The Component index was up 2.9 percent on a seasonally adjusted basis compared to the week ended September 14 and 2.0 percent on an unadjusted basis.  The volume of applications for purchase mortgages increased 3 percent on an adjusted basis, the fourth week in a row that measure has gained ground.  It was up 2 percent before adjustment.  The unadjusted version was 4 percent higher than during the same week in 2017.

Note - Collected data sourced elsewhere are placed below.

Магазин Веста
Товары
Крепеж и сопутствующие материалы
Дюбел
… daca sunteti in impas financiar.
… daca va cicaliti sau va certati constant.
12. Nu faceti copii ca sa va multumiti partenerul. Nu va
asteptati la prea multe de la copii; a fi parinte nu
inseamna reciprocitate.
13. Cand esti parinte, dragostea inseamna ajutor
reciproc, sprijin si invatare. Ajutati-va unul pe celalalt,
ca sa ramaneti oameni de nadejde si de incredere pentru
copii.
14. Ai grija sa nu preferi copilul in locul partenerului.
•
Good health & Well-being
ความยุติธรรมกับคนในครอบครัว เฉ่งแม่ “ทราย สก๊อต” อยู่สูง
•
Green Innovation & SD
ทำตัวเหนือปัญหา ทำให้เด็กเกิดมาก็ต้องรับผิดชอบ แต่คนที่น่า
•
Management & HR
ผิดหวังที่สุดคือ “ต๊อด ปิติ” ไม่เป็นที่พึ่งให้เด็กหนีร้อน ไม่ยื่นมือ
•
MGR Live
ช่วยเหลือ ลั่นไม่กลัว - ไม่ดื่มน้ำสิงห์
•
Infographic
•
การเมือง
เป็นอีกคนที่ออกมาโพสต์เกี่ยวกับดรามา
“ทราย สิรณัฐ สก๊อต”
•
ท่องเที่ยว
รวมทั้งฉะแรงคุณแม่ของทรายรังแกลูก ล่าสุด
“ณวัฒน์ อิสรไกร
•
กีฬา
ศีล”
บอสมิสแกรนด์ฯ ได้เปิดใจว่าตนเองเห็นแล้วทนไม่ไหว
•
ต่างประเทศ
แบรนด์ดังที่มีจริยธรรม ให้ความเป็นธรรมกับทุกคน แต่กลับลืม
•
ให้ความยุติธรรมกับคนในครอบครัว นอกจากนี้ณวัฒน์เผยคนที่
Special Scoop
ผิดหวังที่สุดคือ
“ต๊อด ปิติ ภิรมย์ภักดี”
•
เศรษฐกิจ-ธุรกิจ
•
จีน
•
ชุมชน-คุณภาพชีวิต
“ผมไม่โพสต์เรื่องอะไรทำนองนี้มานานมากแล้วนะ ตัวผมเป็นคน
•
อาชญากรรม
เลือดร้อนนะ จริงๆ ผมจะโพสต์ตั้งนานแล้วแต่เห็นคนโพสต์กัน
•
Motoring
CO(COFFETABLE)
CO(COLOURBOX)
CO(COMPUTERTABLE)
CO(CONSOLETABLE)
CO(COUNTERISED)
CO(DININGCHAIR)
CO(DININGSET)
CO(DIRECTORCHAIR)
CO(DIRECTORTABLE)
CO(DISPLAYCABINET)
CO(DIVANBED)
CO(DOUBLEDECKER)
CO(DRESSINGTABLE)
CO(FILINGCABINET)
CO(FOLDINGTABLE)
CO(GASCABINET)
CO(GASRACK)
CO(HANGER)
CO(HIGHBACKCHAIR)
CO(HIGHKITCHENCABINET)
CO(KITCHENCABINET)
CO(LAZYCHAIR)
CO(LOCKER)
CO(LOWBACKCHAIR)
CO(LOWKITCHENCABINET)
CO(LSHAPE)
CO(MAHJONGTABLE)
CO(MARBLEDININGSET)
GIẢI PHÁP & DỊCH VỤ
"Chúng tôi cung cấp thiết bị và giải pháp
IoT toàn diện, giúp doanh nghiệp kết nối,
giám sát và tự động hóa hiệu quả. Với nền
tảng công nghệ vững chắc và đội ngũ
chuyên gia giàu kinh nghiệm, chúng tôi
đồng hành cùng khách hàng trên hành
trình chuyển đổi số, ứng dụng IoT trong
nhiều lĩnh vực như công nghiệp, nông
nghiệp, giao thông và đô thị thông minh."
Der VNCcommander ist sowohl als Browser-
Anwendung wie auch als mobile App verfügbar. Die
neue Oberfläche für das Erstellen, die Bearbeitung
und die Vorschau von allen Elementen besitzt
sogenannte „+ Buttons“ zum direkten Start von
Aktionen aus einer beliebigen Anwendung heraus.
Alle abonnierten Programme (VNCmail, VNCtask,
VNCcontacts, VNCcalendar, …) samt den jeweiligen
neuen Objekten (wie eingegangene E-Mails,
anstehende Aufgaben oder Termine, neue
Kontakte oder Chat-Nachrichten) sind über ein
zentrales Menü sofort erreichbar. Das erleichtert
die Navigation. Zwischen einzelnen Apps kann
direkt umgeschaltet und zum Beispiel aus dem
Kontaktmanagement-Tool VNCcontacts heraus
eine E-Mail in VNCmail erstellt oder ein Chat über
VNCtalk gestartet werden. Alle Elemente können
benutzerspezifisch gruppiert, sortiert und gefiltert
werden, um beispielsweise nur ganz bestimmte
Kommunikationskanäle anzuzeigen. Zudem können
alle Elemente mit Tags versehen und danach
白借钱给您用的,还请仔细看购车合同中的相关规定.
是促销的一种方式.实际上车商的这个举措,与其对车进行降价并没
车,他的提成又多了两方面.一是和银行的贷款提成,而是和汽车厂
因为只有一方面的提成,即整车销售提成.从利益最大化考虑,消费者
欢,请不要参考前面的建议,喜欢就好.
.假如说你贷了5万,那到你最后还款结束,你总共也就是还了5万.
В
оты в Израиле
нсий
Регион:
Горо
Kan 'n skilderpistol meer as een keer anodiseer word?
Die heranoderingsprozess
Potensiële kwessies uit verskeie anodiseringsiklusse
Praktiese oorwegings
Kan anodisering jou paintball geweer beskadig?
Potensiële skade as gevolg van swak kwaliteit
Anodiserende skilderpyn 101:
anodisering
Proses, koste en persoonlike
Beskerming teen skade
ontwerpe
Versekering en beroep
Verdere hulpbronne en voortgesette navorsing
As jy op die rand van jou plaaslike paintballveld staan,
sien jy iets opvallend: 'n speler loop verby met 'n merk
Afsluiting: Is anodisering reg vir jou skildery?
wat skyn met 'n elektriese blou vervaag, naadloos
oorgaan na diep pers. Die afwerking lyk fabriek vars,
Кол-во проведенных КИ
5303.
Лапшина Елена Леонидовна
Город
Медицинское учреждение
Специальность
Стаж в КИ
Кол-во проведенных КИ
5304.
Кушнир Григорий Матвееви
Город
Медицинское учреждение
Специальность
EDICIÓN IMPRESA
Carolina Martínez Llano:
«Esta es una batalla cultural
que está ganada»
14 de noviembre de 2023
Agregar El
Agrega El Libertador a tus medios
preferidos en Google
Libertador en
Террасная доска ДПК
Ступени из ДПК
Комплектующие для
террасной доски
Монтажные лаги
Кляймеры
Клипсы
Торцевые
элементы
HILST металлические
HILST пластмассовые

The Refinancing Index rose 3 percent from its prior level and the refinancing share of total applications increased to 39.4 percent from 39.0 percent the previous week.

 

Refi Index vs 30yr Fixed

 

 

Purchase Index vs 30yr Fixed

 

 

The distribution of applications across loan types shifted slightly with the FHA share dipping to 10.4 percent from 10.6 percent.  The VA loan share ticked up 0.1 point to 10.1 percent while the USDA portion was unchanged at 0.7 percent.

Interest rates for all types of loans moved higher on both a contract and an effective rate.  The average rate for 30-year fixed-rate mortgages (FRM) with origination balances at or below the current conforming limit of $453,100 reached its highest level since April 2011, 4.97 percent with 0.47 point.  The previous week the rate was 4.88 percent with 0.44 point.

The 30-year jumbo FRM, loans with balances higher than the conforming limit, had an average rate of 4.92 percent, up 15 basis points from the prior week.  Points increased to 0.30 from 0.28.

The rate for 30-year FRM backed by the FHA increased from 4.90 percent to 4.94 percent during the week. Points averaged 0.83 compared to 0.73 the prior week.

Fifteen year FRM had an average rate of 4.38 percent, up from 4.30 percent. Points increased from 0.49 to 0.52.

The average rate for 5/1 adjustable rate mortgages rose to the highest level since MBA began tracking the product, 4.22 percent with 0.60 point. The previous week the rate was 4.17 percent with 0.29 point. The share of applications for ARMs remained at 6.5 percent of the total.

MBA's Weekly Mortgage Applications Survey has been conducted since 1990 and covers over 75 percent of all U.S. retail residential mortgage applications.  Respondents include mortgage bankers, commercial banks and thrifts.  Base period and value for all indexes is March 16, 1990=100 and interest rate information is based on loans with an 80 percent loan-to-value ratio and points that include the origination fee.